Licensed Baton Rouge restaurants and country clubs have long been able to serve liquor with Sunday meals, but it’s the standalone wine outlets, convenience stores and daiquiri cafés that feel the effects of the ban.
The vote in Denham Springs passed by a razor-thin margin, but a recent poll of Daily Report subscribers showed the decision might not be as close in Baton Rouge. Out of 1,035 respondents, nearly 80% said they would vote to repeal the current “blue laws” and allow wine and liquor sales on Sunday.

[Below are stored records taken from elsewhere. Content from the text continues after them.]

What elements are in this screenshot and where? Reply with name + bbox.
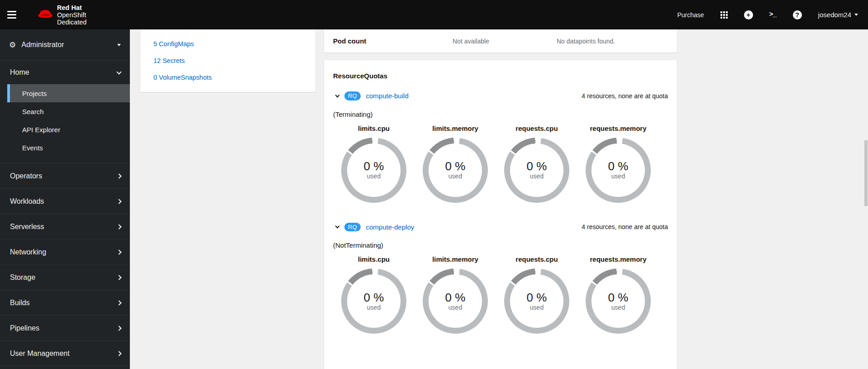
sidebar-item-label: Serverless: [10, 223, 44, 231]
sidebar-item-search[interactable]: Search: [7, 102, 130, 120]
gauge-value: 0 %: [364, 292, 384, 304]
sidebar-item-events[interactable]: Events: [7, 139, 130, 157]
gauge-value: 0 %: [527, 292, 547, 304]
gauge-limits-memory: limits.memory 0 % used: [415, 255, 496, 334]
metric-name: Pod count: [333, 37, 453, 45]
terminal-icon[interactable]: >_: [769, 11, 777, 19]
sidebar-item-networking[interactable]: Networking: [0, 240, 130, 265]
gauge-requests-cpu: requests.cpu 0 % used: [496, 255, 577, 334]
gauge-title: limits.memory: [415, 255, 496, 263]
gauge-sublabel: used: [530, 304, 544, 311]
resource-quotas-card: ResourceQuotas RQ compute-build 4 resour…: [324, 60, 677, 369]
gauge-value: 0 %: [445, 160, 466, 173]
chevron-right-icon: [116, 300, 121, 305]
card-title: ResourceQuotas: [333, 72, 668, 80]
gauge-value: 0 %: [608, 292, 629, 304]
gauge-requests-memory: requests.memory 0 % used: [577, 255, 659, 334]
user-menu[interactable]: josedom24: [818, 11, 858, 19]
donut-chart: 0 % used: [423, 268, 488, 334]
sidebar-item-label: User Management: [10, 350, 70, 358]
sidebar: ⚙ Administrator Home Projects Search API…: [0, 29, 130, 369]
donut-chart: 0 % used: [586, 138, 651, 203]
volumesnapshots-link[interactable]: 0 VolumeSnapshots: [153, 74, 315, 81]
sidebar-item-user-management[interactable]: User Management: [0, 341, 130, 366]
gauge-sublabel: used: [367, 173, 381, 180]
chevron-right-icon: [116, 249, 121, 254]
gauge-value: 0 %: [445, 292, 466, 304]
metric-note: No datapoints found.: [557, 38, 615, 45]
donut-chart: 0 % used: [341, 138, 406, 203]
app-launcher-icon[interactable]: [720, 11, 728, 19]
gauge-limits-cpu: limits.cpu 0 % used: [333, 255, 415, 334]
gauge-value: 0 %: [364, 160, 384, 173]
quota-summary: 4 resources, none are at quota: [582, 92, 668, 100]
brand-logo[interactable]: Red Hat OpenShift Dedicated: [37, 4, 86, 26]
gauge-title: requests.memory: [577, 255, 659, 263]
sidebar-item-label: Networking: [10, 248, 46, 256]
donut-chart: 0 % used: [586, 268, 651, 334]
sidebar-item-label: Search: [22, 108, 44, 115]
quota-name-link[interactable]: compute-build: [366, 92, 409, 100]
metric-value: Not available: [453, 38, 557, 45]
sidebar-item-operators[interactable]: Operators: [0, 163, 130, 189]
gauge-value: 0 %: [608, 160, 629, 173]
purchase-link[interactable]: Purchase: [677, 11, 704, 19]
gauge-title: limits.cpu: [333, 125, 415, 132]
gauge-sublabel: used: [448, 304, 462, 311]
red-hat-fedora-icon: [37, 9, 53, 21]
expand-toggle-chevron-icon[interactable]: [335, 93, 340, 97]
username: josedom24: [818, 11, 851, 19]
gauge-title: requests.memory: [577, 125, 659, 132]
caret-down-icon: [117, 44, 121, 46]
chevron-right-icon: [116, 199, 121, 204]
gauge-title: limits.memory: [415, 125, 496, 132]
chevron-right-icon: [116, 351, 121, 356]
expand-toggle-chevron-icon[interactable]: [335, 224, 340, 229]
gauge-sublabel: used: [367, 304, 381, 311]
sidebar-item-label: Home: [10, 68, 29, 77]
sidebar-item-label: Projects: [22, 90, 47, 97]
nav-toggle-icon[interactable]: [7, 6, 25, 24]
masthead: Red Hat OpenShift Dedicated Purchase + >…: [0, 0, 868, 29]
sidebar-item-label: Operators: [10, 172, 42, 180]
quota-row-compute-deploy: RQ compute-deploy 4 resources, none are …: [333, 223, 668, 232]
help-icon[interactable]: ?: [793, 10, 802, 19]
sidebar-item-home[interactable]: Home: [0, 61, 130, 84]
secrets-link[interactable]: 12 Secrets: [153, 57, 315, 64]
main-content: 5 ConfigMaps 12 Secrets 0 VolumeSnapshot…: [130, 29, 868, 369]
sidebar-item-storage[interactable]: Storage: [0, 265, 130, 290]
donut-chart: 0 % used: [341, 268, 406, 334]
chevron-right-icon: [116, 275, 121, 280]
gauge-title: requests.cpu: [496, 125, 577, 132]
gauge-value: 0 %: [527, 160, 547, 173]
gauge-limits-cpu: limits.cpu 0 % used: [333, 125, 415, 203]
nav-group-home: Home Projects Search API Explorer Events: [0, 61, 130, 163]
configmaps-link[interactable]: 5 ConfigMaps: [153, 40, 315, 48]
gauge-title: limits.cpu: [333, 255, 415, 263]
sidebar-item-projects[interactable]: Projects: [7, 84, 130, 102]
perspective-switcher[interactable]: ⚙ Administrator: [0, 29, 130, 61]
inventory-card: 5 ConfigMaps 12 Secrets 0 VolumeSnapshot…: [140, 29, 315, 92]
import-yaml-plus-icon[interactable]: +: [744, 10, 753, 19]
sidebar-item-workloads[interactable]: Workloads: [0, 189, 130, 214]
resource-quota-badge: RQ: [344, 91, 361, 101]
quota-name-link[interactable]: compute-deploy: [366, 223, 415, 231]
resource-quota-badge: RQ: [344, 223, 361, 232]
sidebar-item-serverless[interactable]: Serverless: [0, 214, 130, 240]
vertical-scrollbar[interactable]: [864, 140, 868, 206]
sidebar-item-label: Storage: [10, 273, 35, 282]
gauge-sublabel: used: [611, 304, 625, 311]
chevron-right-icon: [116, 224, 121, 229]
utilization-card: Pod count Not available No datapoints fo…: [324, 29, 677, 53]
sidebar-item-label: API Explorer: [22, 126, 60, 134]
sidebar-item-pipelines[interactable]: Pipelines: [0, 316, 130, 341]
quota-summary: 4 resources, none are at quota: [582, 223, 668, 230]
sidebar-item-label: Pipelines: [10, 324, 39, 332]
sidebar-item-label: Workloads: [10, 197, 44, 206]
sidebar-item-api-explorer[interactable]: API Explorer: [7, 120, 130, 139]
gauge-sublabel: used: [611, 173, 625, 180]
sidebar-item-label: Events: [22, 144, 43, 152]
perspective-label: Administrator: [21, 41, 64, 49]
gauge-sublabel: used: [530, 173, 544, 180]
sidebar-item-builds[interactable]: Builds: [0, 290, 130, 316]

Baton Rougeans might get their say Oct. 20. After a year of quietly talking up the issue, Metro Councilman Darrell Ourso wants Sunday sales on the same ballot as the upcoming governor’s race. But he is going to have to convince six of his fellow council members to earn a simple majority and put the issue to a people’s vote.
“We may see an economic consequence in increased tax revenues, but the driving force really is that if people in Baton Rouge are looking for other ways to get pleasure, then that should be made an option to them,” says Ourso, who believes at least two other metro-council members to be on his side already.
But it is Joe Greco, the council’s mayor pro-tempore, who may be Ourso’s toughest convert. Greco told The Advocate in December that he “ain’t got the guts” to put a blue law repeal on the ballot for fear that those in his district, which borders Livingston Parish, would run him out of town.
That’s an idea Denham Springs Mayor Jimmy Durbin finds laughable. “Don’t let those Metro Councilmen in Baton Rouge tell you that they are afraid to put it on the ballot because of their constituents,” Durbin says. “If it can happen in Denham Springs, it can happen in Baton Rouge.”
Even after the liquor debate received heavy media coverage, three out of the five Denham Springs council members won re-election last fall, with one suffering a narrow defeat to a strong challenger, and the other losing to Durbin for mayor. So it appears that the council’s unanimous support for a public vote on Sunday sales had little or no effect on re-election efforts.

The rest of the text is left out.